One for all, all for one? Not at UCLA


UCLA is an embarrassment.

It’s not so much the dropped passes, the missed tackles or the 31-22 losing start to the 2010 season.

It’s the selfish way they go about business.

Less than a minute remaining, and maybe it does appear as if the Bruins are finished, but most of UCLA’s defenders are sitting on benches while the offense is on the field still trying to pull off a miracle.

So much for urging their teammates on.

Coach Rick Neuheisel explains later the defense is instructed to sit there so that coaches might communicate with them, but in this instance they are all by themselves. Just like their offensive teammates on the field.

Offensive line coach Bob Palcic is standing at the outermost edge of the Bruins’ bench area waiting for the game to end, and as soon as it does, he takes off running to the locker room, the first man off the field.

More than half of the Bruins follow, these student-athletes dismissing good sportsmanship just like their coach.

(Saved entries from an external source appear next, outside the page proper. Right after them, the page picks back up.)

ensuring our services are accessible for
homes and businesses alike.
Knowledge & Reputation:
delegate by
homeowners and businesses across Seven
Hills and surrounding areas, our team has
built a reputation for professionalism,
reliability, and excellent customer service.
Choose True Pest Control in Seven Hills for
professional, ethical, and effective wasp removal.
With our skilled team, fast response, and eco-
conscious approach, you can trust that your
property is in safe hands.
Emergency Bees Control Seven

They leave Neuheisel behind to shake hands with the opposing coach at midfield, as well as half of their teammates who have apparently been raised correctly to congratulate the opposition.

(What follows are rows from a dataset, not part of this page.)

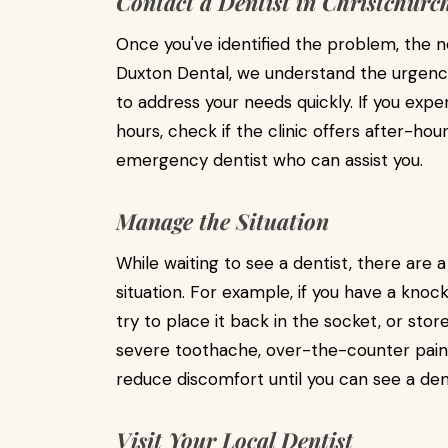
Contact a Dentist in Christchurc
Once you've identified the problem, the ne
Duxton Dental, we understand the urgenc
to address your needs quickly. If you exper
hours, check if the clinic offers after-h
emergency dentist who can assist you.
Manage the Situation
While waiting to see a dentist, there are
situation. For example, if you have a knoc
try to place it back in the socket, or store 
severe toothache, over-the-counter pain
reduce discomfort until you can see a dent
Visit Your Local Dentist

The celebration over, the Kansas State players come together and, almost like a scene from “Remember the Titans,” they line up shoulder to shoulder and run off the field together.

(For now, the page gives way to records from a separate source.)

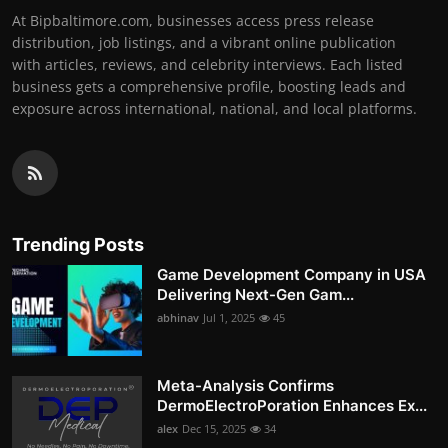
At Bipbaltimore.com, businesses access press release
distribution, job listings, and a vibrant online publication
with articles, reviews, and celebrity interviews. Each listed
business gets a comprehensive profile, boosting leads and
exposure across international, national, and local platforms.
Trending Posts
Game Development Company in USA
Delivering Next-Gen Gam...
abhinav
Jul 1, 2025
45
Meta-Analysis Confirms
DermoElectroPoration Enhances Ex...
alex
Dec 15, 2025
34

As for the Bruins, they were really never together in a game decided by the little things, maybe the little things handled better if it’s a way of life.

Maybe UCLA defender Akeem Ayers doesn’t give Kansas State running back Daniel Thomas an extra shove as Daniels is going out of bounds. It’s a 15-yard penalty with six minutes remaining in a 17-16 game favoring the Wildcats, the extra boost eventually leading to a Kansas State touchdown.

“It was a selfish play,” Neuheisel says.

It takes discipline to hang together at times, and maybe they don’t have 12 men on the field on fourth and goal from the one in the first quarter, the defense’s confidence soaring after making the stop only to learn the penalty will give Kansas State another chance.

The Wildcats then score.

Maybe the receivers, who played as if they weren’t issued hands before the game, make those catches to pick up quarterback Kevin Prince, who is rusty and trying to overcome a back-muscle injury.

“Had we played better, we win,” Neuheisel says while agreeing he will talk to the team about how it conducts itself after a defeat.

It’s not as if losing is something new to UCLA, 11-15 under Neuheisel, 0-1 to start his third season, Karl Dorrell going 10-2 in his third year on the job.

A year ago UCLA manhandled Kansas State in a 23-9 victory, which doesn’t bode well for any sign of Bruins progress.

Kansas State still lacks any threat at quarterback, everyone in the purple-dominated joint knowing the ball is going to go to Thomas, who ran for 234 yards.

A year ago, he gained 54 against UCLA.

The Wildcats don’t appear to be much better than Washington or Washington State, and those two schools account for four of Neuheisel’s six Pac-10 wins to date.

Things might be looking up for Washington and Washington State this season.

This one got away from the Bruins, a game to be won, and while they showed competitiveness in coming back to score on two plays in the final two minutes, moral victories ring hollow when they seem to dominate a losing team’s record.

So how do you measure UCLA’s progress under Neuheisel’s guidance? Do Bruins fans write this one off because it was a tough place to play, Prince was rusty and UCLA was a two-point conversion away from tying it up late?

Or, is it always something with the Bruins, which really is the mark of a .500 program, only an excuse here or there from being something else?

How long has it been since we were told, “The Football Monopoly in L.A. Is Over?”

Don’t know about USC, but how about UCLA doing its part and giving everyone a reason to think this season will be any different from the last two?

Maybe if there’s more discipline and attention to detail, everyone today is singing Prince’s praises and the way he managed the new “pistol” offense.

If a team really does take its lead from the quarterback, the Bruins still have a chance, Prince maintaining his cool while his teammates took turns dropping passes.

“He doesn’t rattle,” says Neuheisel.

Damien Thigpen impresses in special-teams coverage, running back Malcolm Jones looks like a headline maker someday, and if only all the Bruins were as dependable as kicker Kai Forbath.

The individual play, though, is not enough, one Bruins defender after another missing a tackle, and no one there to pick them up. As big a bummer as any to start a season.